Dal carbone, la Franklin passò allo studio dei virus, che l’avrebbe affascinata per il resto della sua vita. Durante gli anni ’50, ha trascorso cinque anni produttivi al Birkbeck College di Londra, usando le sue abilità con i raggi X per determinare la struttura dell’RNA nel virus del mosaico del tabacco (TMV), che attacca le piante e distrugge i raccolti di tabacco. Il virus è stato scoperto negli anni 1890, quando i ricercatori stavano cercando di isolare l’agente patogeno che stava danneggiando le piante, e hanno scoperto che era troppo piccolo per essere un batterio.

Franklin ha prodotto immagini dettagliate di diffrazione dei raggi X, che sarebbero diventate il suo segno distintivo. A un certo punto, ha corretto l’interpretazione di James Watson della struttura elicoidale del TMV. La conoscenza della struttura del virus permise ad altri scienziati di andare avanti nei primi giorni della biologia molecolare e di usare il TMV come modello per aiutare a rompere il codice genetico.

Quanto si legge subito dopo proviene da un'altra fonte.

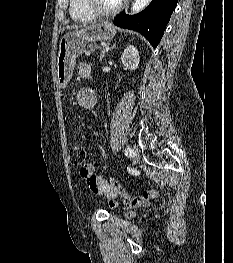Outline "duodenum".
<instances>
[{
	"instance_id": "obj_1",
	"label": "duodenum",
	"mask_w": 233,
	"mask_h": 263,
	"mask_svg": "<svg viewBox=\"0 0 233 263\" xmlns=\"http://www.w3.org/2000/svg\"><path fill=\"white\" fill-rule=\"evenodd\" d=\"M88 77H89V74H85V75H84V78H88Z\"/></svg>"
}]
</instances>
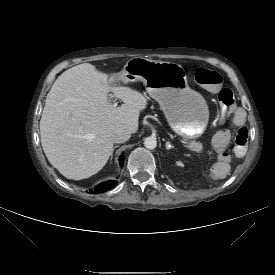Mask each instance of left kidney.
Segmentation results:
<instances>
[{
  "mask_svg": "<svg viewBox=\"0 0 275 275\" xmlns=\"http://www.w3.org/2000/svg\"><path fill=\"white\" fill-rule=\"evenodd\" d=\"M177 165H179V166H180V165H182V164H181L180 162H177Z\"/></svg>",
  "mask_w": 275,
  "mask_h": 275,
  "instance_id": "obj_1",
  "label": "left kidney"
}]
</instances>
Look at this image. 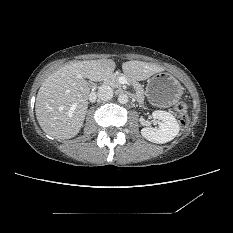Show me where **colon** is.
I'll list each match as a JSON object with an SVG mask.
<instances>
[{
    "mask_svg": "<svg viewBox=\"0 0 233 233\" xmlns=\"http://www.w3.org/2000/svg\"><path fill=\"white\" fill-rule=\"evenodd\" d=\"M175 112L177 114V118L180 126L186 127L189 123L188 105L182 101L178 102L175 105Z\"/></svg>",
    "mask_w": 233,
    "mask_h": 233,
    "instance_id": "5ec220e1",
    "label": "colon"
}]
</instances>
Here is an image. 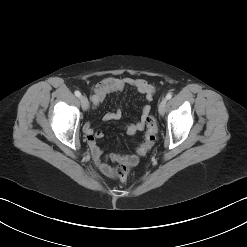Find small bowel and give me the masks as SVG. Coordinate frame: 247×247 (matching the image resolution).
I'll return each instance as SVG.
<instances>
[{
    "label": "small bowel",
    "mask_w": 247,
    "mask_h": 247,
    "mask_svg": "<svg viewBox=\"0 0 247 247\" xmlns=\"http://www.w3.org/2000/svg\"><path fill=\"white\" fill-rule=\"evenodd\" d=\"M131 87L137 92L142 94L147 101H151L156 92L155 87L148 83L146 80L141 78H117V77H108L101 80L93 88V92L90 96L93 108L99 106L103 102L105 97L110 93H121L126 88ZM150 113V106L145 105L141 109L140 118L134 122L130 123L125 127V130L128 134H134L138 131H142L145 127V121L147 116ZM122 117V112L120 109H117L112 112H108L104 115L105 121H114L119 120ZM83 132L87 137V141L90 147L91 155L93 160L98 167V169L105 174L106 176L113 177L114 172L108 161L113 162H127L129 165H135L138 163V156L135 154H124V153H111L109 155H104L102 149L98 146L96 140L103 138L104 134L102 131H96L91 126L89 122L85 123L83 126Z\"/></svg>",
    "instance_id": "obj_1"
}]
</instances>
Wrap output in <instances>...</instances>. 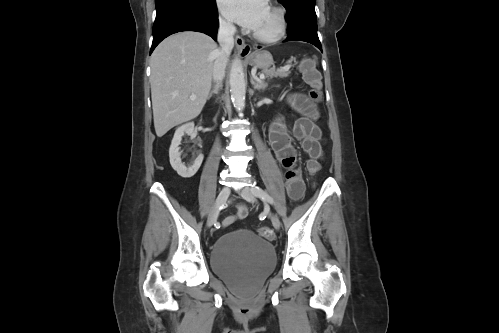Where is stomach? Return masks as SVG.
Segmentation results:
<instances>
[{
	"mask_svg": "<svg viewBox=\"0 0 499 333\" xmlns=\"http://www.w3.org/2000/svg\"><path fill=\"white\" fill-rule=\"evenodd\" d=\"M248 61L252 66L263 70H267L274 64L271 53L265 50L254 52L248 57Z\"/></svg>",
	"mask_w": 499,
	"mask_h": 333,
	"instance_id": "0dacf381",
	"label": "stomach"
}]
</instances>
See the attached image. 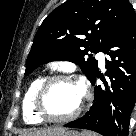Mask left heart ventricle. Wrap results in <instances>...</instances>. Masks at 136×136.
I'll use <instances>...</instances> for the list:
<instances>
[{"label":"left heart ventricle","mask_w":136,"mask_h":136,"mask_svg":"<svg viewBox=\"0 0 136 136\" xmlns=\"http://www.w3.org/2000/svg\"><path fill=\"white\" fill-rule=\"evenodd\" d=\"M81 97L77 84L58 81L53 83L47 91L44 101L45 109L52 116L64 117L78 107Z\"/></svg>","instance_id":"b2bd125f"}]
</instances>
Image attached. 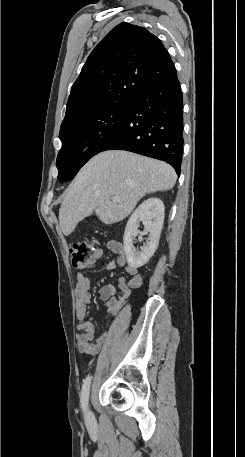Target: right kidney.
Segmentation results:
<instances>
[{
  "label": "right kidney",
  "mask_w": 245,
  "mask_h": 457,
  "mask_svg": "<svg viewBox=\"0 0 245 457\" xmlns=\"http://www.w3.org/2000/svg\"><path fill=\"white\" fill-rule=\"evenodd\" d=\"M164 212V202L160 198H147L132 212L123 237L126 261L132 269L143 267L150 257H153L159 245ZM139 222H143L145 226L144 233L138 231ZM145 233H149L147 245L141 247L142 251H136L133 241L137 235L142 237Z\"/></svg>",
  "instance_id": "ca27d5eb"
}]
</instances>
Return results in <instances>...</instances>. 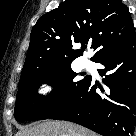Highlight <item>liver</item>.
Wrapping results in <instances>:
<instances>
[{
	"label": "liver",
	"mask_w": 136,
	"mask_h": 136,
	"mask_svg": "<svg viewBox=\"0 0 136 136\" xmlns=\"http://www.w3.org/2000/svg\"><path fill=\"white\" fill-rule=\"evenodd\" d=\"M15 136H96L79 125L64 121H46L26 127Z\"/></svg>",
	"instance_id": "1"
}]
</instances>
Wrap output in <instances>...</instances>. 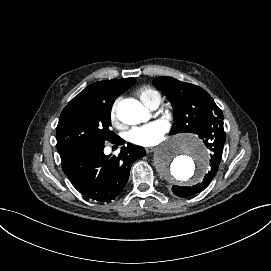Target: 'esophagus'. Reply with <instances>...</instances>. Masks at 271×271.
Returning <instances> with one entry per match:
<instances>
[{"mask_svg":"<svg viewBox=\"0 0 271 271\" xmlns=\"http://www.w3.org/2000/svg\"><path fill=\"white\" fill-rule=\"evenodd\" d=\"M156 149H157V147H146L145 151H146V153L149 154V153L154 152Z\"/></svg>","mask_w":271,"mask_h":271,"instance_id":"esophagus-1","label":"esophagus"}]
</instances>
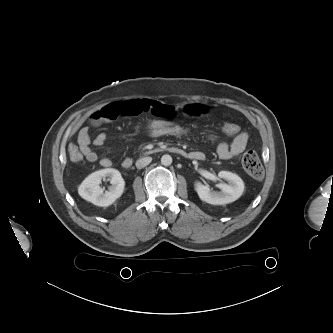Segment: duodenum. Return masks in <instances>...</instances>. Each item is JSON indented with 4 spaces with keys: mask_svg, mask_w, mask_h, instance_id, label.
Segmentation results:
<instances>
[{
    "mask_svg": "<svg viewBox=\"0 0 333 333\" xmlns=\"http://www.w3.org/2000/svg\"><path fill=\"white\" fill-rule=\"evenodd\" d=\"M169 151L177 154H183V151L176 147L169 148ZM131 166H132V160L130 158H125L122 162V167L125 169H129Z\"/></svg>",
    "mask_w": 333,
    "mask_h": 333,
    "instance_id": "410a0bca",
    "label": "duodenum"
}]
</instances>
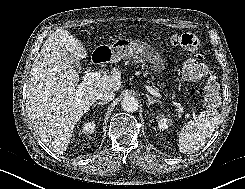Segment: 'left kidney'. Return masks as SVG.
I'll return each mask as SVG.
<instances>
[{
	"instance_id": "1",
	"label": "left kidney",
	"mask_w": 245,
	"mask_h": 189,
	"mask_svg": "<svg viewBox=\"0 0 245 189\" xmlns=\"http://www.w3.org/2000/svg\"><path fill=\"white\" fill-rule=\"evenodd\" d=\"M157 122L160 130L168 129L169 119L165 118L163 115L157 116Z\"/></svg>"
}]
</instances>
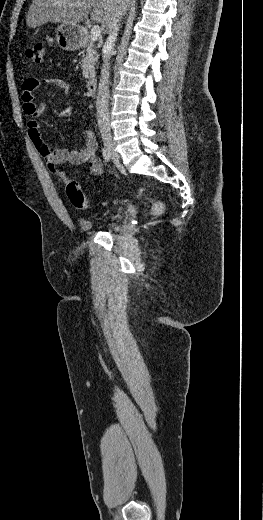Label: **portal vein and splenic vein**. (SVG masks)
I'll return each mask as SVG.
<instances>
[{"instance_id":"portal-vein-and-splenic-vein-1","label":"portal vein and splenic vein","mask_w":263,"mask_h":520,"mask_svg":"<svg viewBox=\"0 0 263 520\" xmlns=\"http://www.w3.org/2000/svg\"><path fill=\"white\" fill-rule=\"evenodd\" d=\"M78 5L80 6L81 3H78ZM101 36V28L99 27V25H94L92 28H91V35H90V39L92 41H96L98 38H100Z\"/></svg>"}]
</instances>
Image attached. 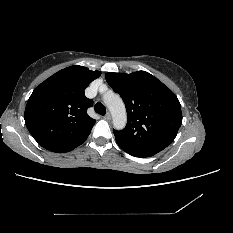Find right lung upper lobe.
Listing matches in <instances>:
<instances>
[{
    "mask_svg": "<svg viewBox=\"0 0 233 233\" xmlns=\"http://www.w3.org/2000/svg\"><path fill=\"white\" fill-rule=\"evenodd\" d=\"M100 74L74 65L58 71L35 88L24 118L39 145L51 152L64 153L86 141L96 121L87 114L93 101L85 96L84 90Z\"/></svg>",
    "mask_w": 233,
    "mask_h": 233,
    "instance_id": "right-lung-upper-lobe-1",
    "label": "right lung upper lobe"
}]
</instances>
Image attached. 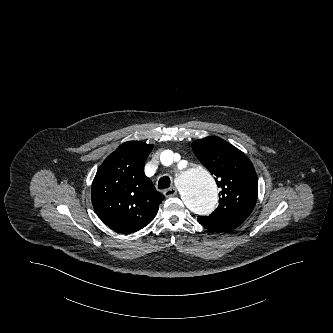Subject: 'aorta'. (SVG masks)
Listing matches in <instances>:
<instances>
[{
    "label": "aorta",
    "instance_id": "762f6f07",
    "mask_svg": "<svg viewBox=\"0 0 333 333\" xmlns=\"http://www.w3.org/2000/svg\"><path fill=\"white\" fill-rule=\"evenodd\" d=\"M173 152L165 150L162 161L173 159ZM178 189L185 206L197 216L212 213L218 203V192L214 178L206 169L188 161L185 171L179 175Z\"/></svg>",
    "mask_w": 333,
    "mask_h": 333
}]
</instances>
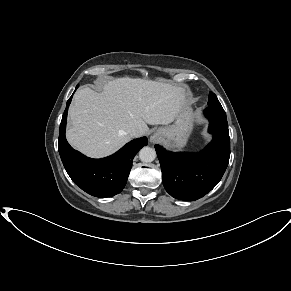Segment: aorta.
Here are the masks:
<instances>
[{"label": "aorta", "mask_w": 291, "mask_h": 291, "mask_svg": "<svg viewBox=\"0 0 291 291\" xmlns=\"http://www.w3.org/2000/svg\"><path fill=\"white\" fill-rule=\"evenodd\" d=\"M139 158L142 162H152L156 158V151L150 147H144L139 152Z\"/></svg>", "instance_id": "1"}]
</instances>
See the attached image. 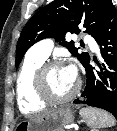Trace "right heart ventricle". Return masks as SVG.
<instances>
[{
	"label": "right heart ventricle",
	"mask_w": 117,
	"mask_h": 131,
	"mask_svg": "<svg viewBox=\"0 0 117 131\" xmlns=\"http://www.w3.org/2000/svg\"><path fill=\"white\" fill-rule=\"evenodd\" d=\"M44 61L27 57L18 73L16 95L19 108L23 113L38 112L47 106V103L37 97L34 89L36 71Z\"/></svg>",
	"instance_id": "obj_1"
}]
</instances>
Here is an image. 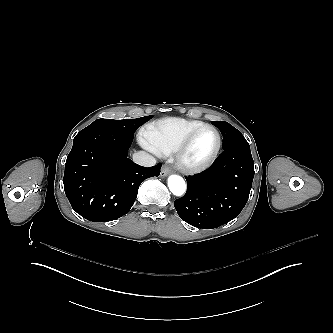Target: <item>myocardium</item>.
<instances>
[{
  "mask_svg": "<svg viewBox=\"0 0 333 333\" xmlns=\"http://www.w3.org/2000/svg\"><path fill=\"white\" fill-rule=\"evenodd\" d=\"M205 128H210L215 132V134L217 136L216 149L213 152V154L210 156V158L207 159L205 162L189 163L185 159V155H186V151L188 149V146H189L191 140L193 139V137L198 132H200L201 130H203ZM221 147H222V137H221V134H220L219 130L214 125L203 124L199 127H196L194 129H192L191 131H189L182 138L179 145L177 146V148L174 152V158H173L175 167L178 170H180L181 172L188 173V174H196V173L203 172V171L207 170L208 168H210L215 163V161L217 160V158L219 156V153L221 151Z\"/></svg>",
  "mask_w": 333,
  "mask_h": 333,
  "instance_id": "myocardium-1",
  "label": "myocardium"
}]
</instances>
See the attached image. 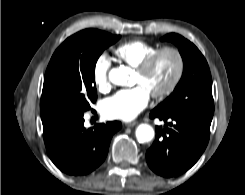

Con la struttura del TMV risolta, Franklin si mise a studiare altri virus vegetali che colpiscono importanti colture agricole, tra cui la patata, la rapa, il pomodoro e il pisello. Poi, nel 1957, fece di nuovo perno per iniziare a studiare il virus che causa la polio, che è strutturalmente simile al virus del mosaico giallo della rapa. All’epoca, la polio era una temuta malattia trasmissibile. Da allora è stata in gran parte eradicata, anche se i casi persistono in Pakistan e Afghanistan.

Connettore globale

Ma il tempo non era dalla parte della Franklin. Nel 1956 le fu diagnosticato un cancro alle ovaie e morì due anni dopo a soli 37 anni. I suoi collaboratori Aaron Klug e John Finch pubblicarono la struttura del poliovirus l’anno successivo, dedicando l’articolo alla sua memoria4. Klug avrebbe ricevuto il premio Nobel per la chimica nel 1982 per il suo lavoro di delucidazione della struttura dei virus.

Franklin era un viaggiatore incallito nel circuito delle conferenze mondiali e un collaboratore con partner internazionali. Ha vinto una rara borsa di studio (con Klug) dal National Institutes of Health degli Stati Uniti. Era un connettore globale nei primi giorni di boom della ricerca sulle strutture dei virus: un’esperta di virus patogeni che si era guadagnata una reputazione internazionale e si preoccupava profondamente di mettere a frutto la sua ricerca.

È una farsa che la Franklin sia ricordata soprattutto per non aver ricevuto pieno credito per i suoi contributi alla scoperta della struttura del DNA. Quella parte della storia della vita della Franklin non deve mai essere dimenticata, ma lei era molto di più dell'”eroina sbagliata “5, ed è ora di riconoscerle l’intera ampiezza e profondità della sua carriera di ricerca.